4 thoughts on “What's wrong with SharePoint Branding?

  1. erugalatha says:

    SharePoint branding sucks … I don’t care what Heather Solomon thinks!
    1 man week? For a complete branding exercise in SharePoint? You’re talking at least a month in reality. For examples, check out Hawaiian Airlines or Glu.com … somebody lost a lot of sleep branding those sites but they did an excellent job. It was probably ridiculously difficult though.

  2. Oh yes, totally! I’m not talking about those big WCM projects – I reckon a week or so to have something that looks like SharePoint, but with different colours. Think ‘like themes’.
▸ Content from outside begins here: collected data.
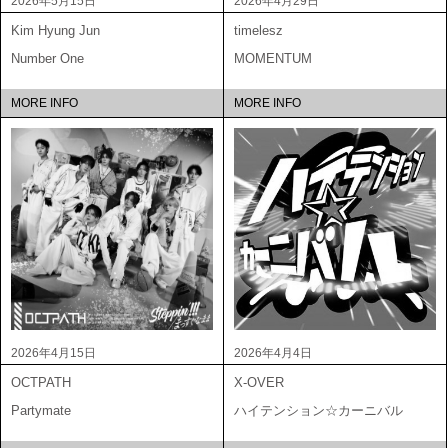
2026年5月15日
2026年4月29日
Kim Hyung Jun
timelesz
Number One
MOMENTUM
MORE INFO
MORE INFO
2026年4月15日
2026年4月4日
OCTPATH
X-OVER
Partymate
ハイテンション☆カーニバル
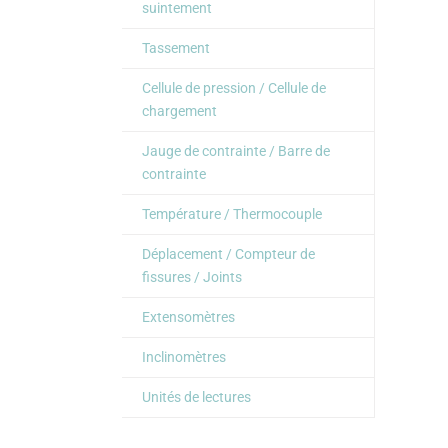
suintement
Tassement
Cellule de pression / Cellule de
chargement
Jauge de contrainte / Barre de
contrainte
Température / Thermocouple
Déplacement / Compteur de
fissures / Joints
Extensomètres
Inclinomètres
Unités de lectures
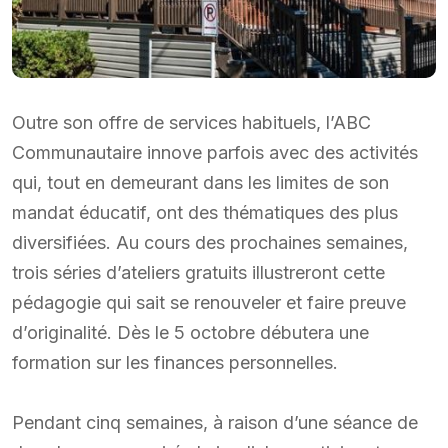
Outre son offre de services habituels, l’ABC
Communautaire innove parfois avec des activités
qui, tout en demeurant dans les limites de son
mandat éducatif, ont des thématiques des plus
diversifiées. Au cours des prochaines semaines,
trois séries d’ateliers gratuits illustreront cette
pédagogie qui sait se renouveler et faire preuve
d’originalité. Dès le 5 octobre débutera une
formation sur les finances personnelles.
Pendant cinq semaines, à raison d’une séance de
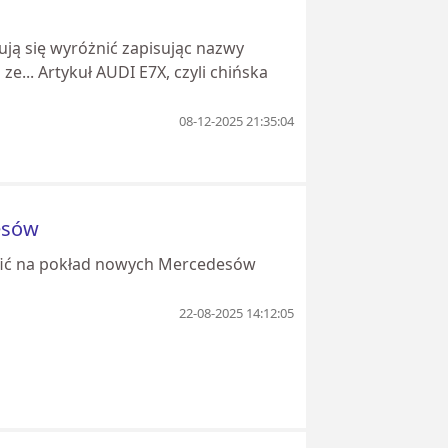
ją się wyróżnić zapisując nazwy
e... Artykuł AUDI E7X, czyli chińska
08-12-2025 21:35:04
esów
rafić na pokład nowych Mercedesów
22-08-2025 14:12:05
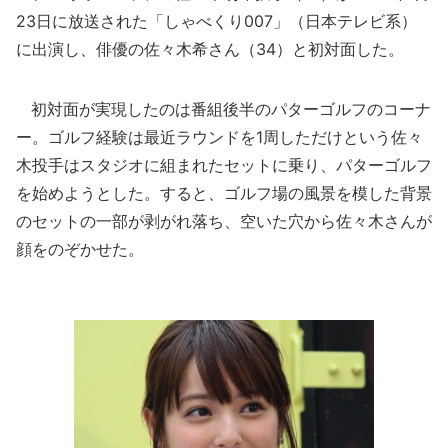
23日に放送された「しゃべくり007」（日本テレビ系）
に出演し、俳優の佐々木希さん（34）と初対面した。
初対面が実現したのは番組後半のパターゴルフのコーナ
ー。ゴルフ経験は最近ラウンドを1周しただけという佐々
木投手はスタジオに組まれたセットに乗り、パターゴルフ
を始めようとした。すると、ゴルフ場の風景を模した背景
のセットの一部が剥がれ落ち、空いた穴から佐々木さんが
顔をのぞかせた。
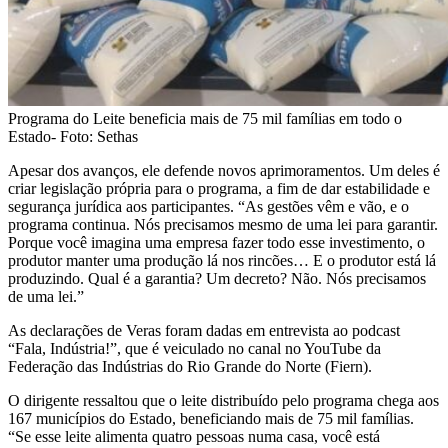
Programa do Leite beneficia mais de 75 mil famílias em todo o
Estado- Foto: Sethas
Apesar dos avanços, ele defende novos aprimoramentos. Um deles é
criar legislação própria para o programa, a fim de dar estabilidade e
segurança jurídica aos participantes. “As gestões vêm e vão, e o
programa continua. Nós precisamos mesmo de uma lei para garantir.
Porque você imagina uma empresa fazer todo esse investimento, o
produtor manter uma produção lá nos rincões… E o produtor está lá
produzindo. Qual é a garantia? Um decreto? Não. Nós precisamos
de uma lei.”
As declarações de Veras foram dadas em entrevista ao podcast
“Fala, Indústria!”, que é veiculado no canal no YouTube da
Federação das Indústrias do Rio Grande do Norte (Fiern).
O dirigente ressaltou que o leite distribuído pelo programa chega aos
167 municípios do Estado, beneficiando mais de 75 mil famílias.
“Se esse leite alimenta quatro pessoas numa casa, você está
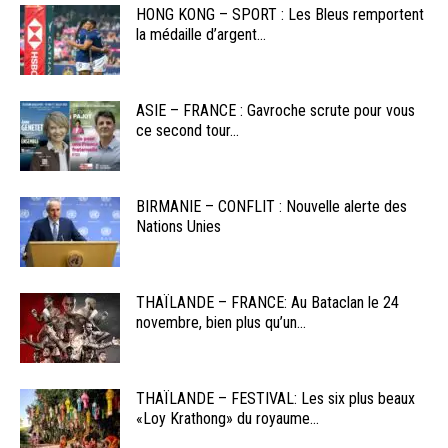
HONG KONG – SPORT : Les Bleus remportent
la médaille d’argent...
ASIE – FRANCE : Gavroche scrute pour vous
ce second tour...
BIRMANIE – CONFLIT : Nouvelle alerte des
Nations Unies
THAÏLANDE – FRANCE: Au Bataclan le 24
novembre, bien plus qu’un...
THAÏLANDE – FESTIVAL: Les six plus beaux
«Loy Krathong» du royaume...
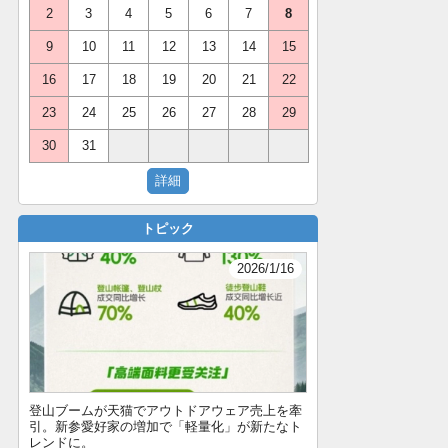
2
3
4
5
6
7
8
9
10
11
12
13
14
15
16
17
18
19
20
21
22
23
24
25
26
27
28
29
30
31
トピック
2026/1/16
登山ブームが天猫でアウトドアウェア売上を牽
引。新参愛好家の増加で「軽量化」が新たなト
レンドに。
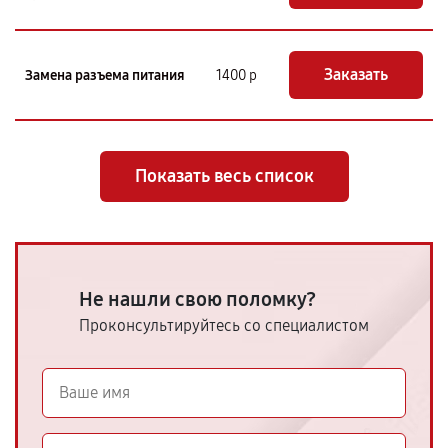
Заказать
Замена разъема питания
1400 р
Показать весь список
Не нашли свою поломку?
Проконсультируйтесь со специалистом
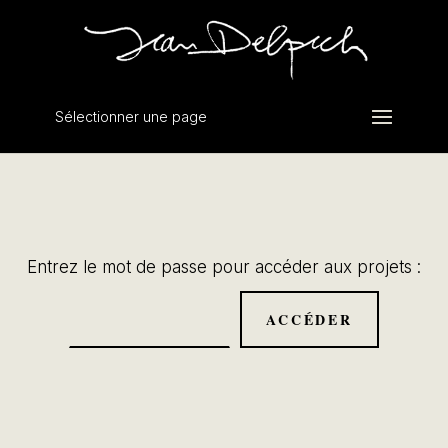
Sélectionner une page
Entrez le mot de passe pour accéder aux projets :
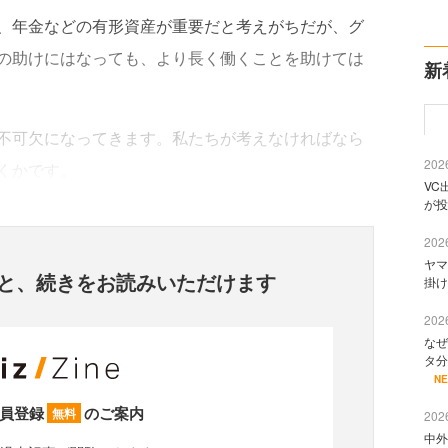
、年金などの有形資産が重要だと考えがちだが、グ
の助けにはなっても、より長く働くことを助けては
新
不可欠になってきます。私たちが考えなければなら
2026
くかです。
VC
が投
2026
ヤマ
と、
続きをお読みいただけます
掛け
2026
なぜ
タ分
N
員登録
のご案内
無料
2026
中外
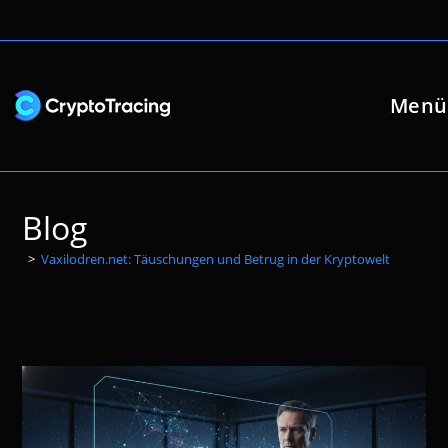
Zum
Inhalt
springen
Menü
Blog
>
Vaxilodren.net: Täuschungen und Betrug in der Kryptowelt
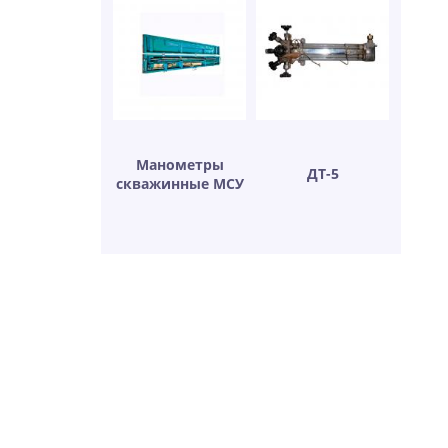
Манометры
ДТ-5
скважинные МСУ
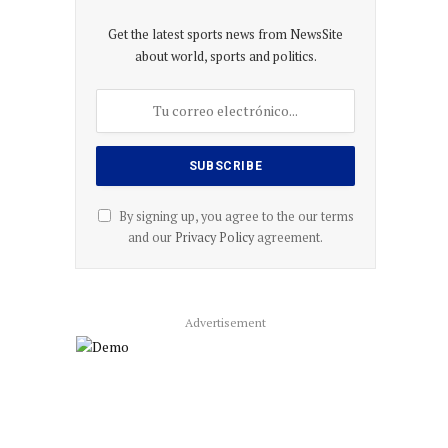
Get the latest sports news from NewsSite
about world, sports and politics.
By signing up, you agree to the our terms
and our
Privacy Policy
agreement.
Advertisement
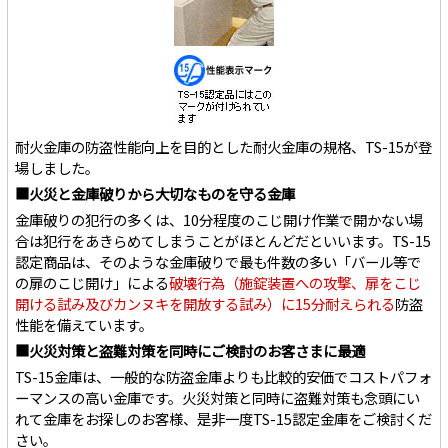
耐火金庫の防盗性能向上を目的とした耐火金庫の規格、TS-15が登
場しました。
■火災と金庫破りから大切なものを守る金庫
金庫破りの犯行の多くは、10分程度のこじ開け作業で開かない場
合は犯行をあきらめてしまうことがほとんどだといいます。TS-15
認定商品は、そのような金庫破りで最も件数の多い「バール等で
の扉のこじ開け」による
破壊行為（施錠装置への攻撃、扉をこじ
開ける試み及びカンヌキを開放する試み）に15分耐えられる
防盗
性能を備えています。
■火災対策と盗難対策を同時にご検討のお客さまに最適
TS-15金庫は、一般的な防盗金庫よりも比較的安価でコストパフォ
ーマンスの高い金庫です。火災対策と同時に盗難対策も念頭にい
れて金庫をお探しのお客様、是非一度TS-15認定金庫をご検討くだ
さい。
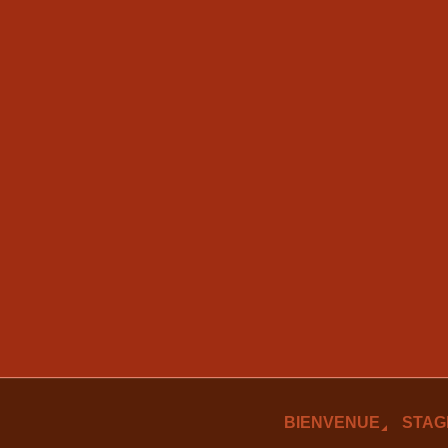
BIENVENUE
STAG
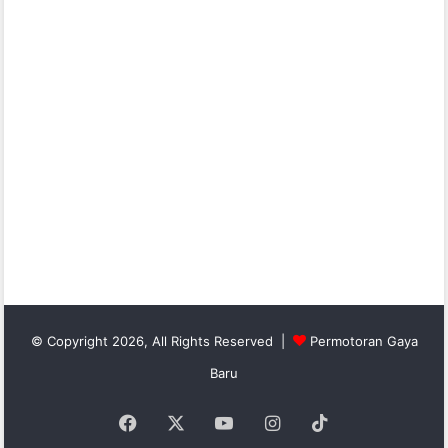
© Copyright 2026, All Rights Reserved |
Permotoran Gaya
Baru
Facebook
X
YouTube
Instagram
TikTok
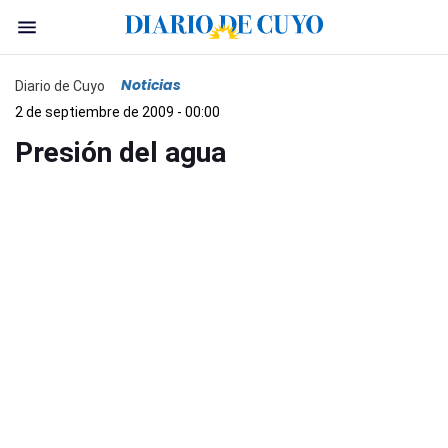
Noticias
Diario de Cuyo
2 de septiembre de 2009 - 00:00
Presión del agua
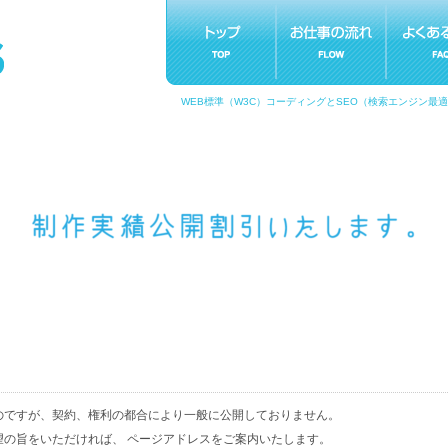
WEB標準（W3C）コーディングとSEO（検索エンジン最
のですが、契約、権利の都合により一般に公開しておりません。
望の旨をいただければ、 ページアドレスをご案内いたします。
    A full Web Content Management project – totally different kettle of fish. Blood, tears, sweat and gray hair. Months of time, too.

  3. John Moore says:

    Branding in SharePoint is definitely far more painful to implement than in an application like WordPress. However, for the majority of SharePoint implementations it is sufficient as most are internal facing or light-weight semi-private portals.

    If Microsoft wants SharePoint to be considered more often for consumer facing applications it will need to focus on this area. Generating a template editor that enables users to easily brand their sites should not be difficult and it would provide immense value to customers, and to Microsoft.

    John Moore
    http://johnfmoore.wordpress.com

  4. Well… yes. Mostly. It is interesting that to make WCM sites most of the implementations I’ve read about/been to presentations about have had to gut SharePoint or heavily modify it with Control Adapters, etc.. So your point about customer facing stuff rings true.

    But as for internal facing stuff… yes, it can be done. It ought to be easy though.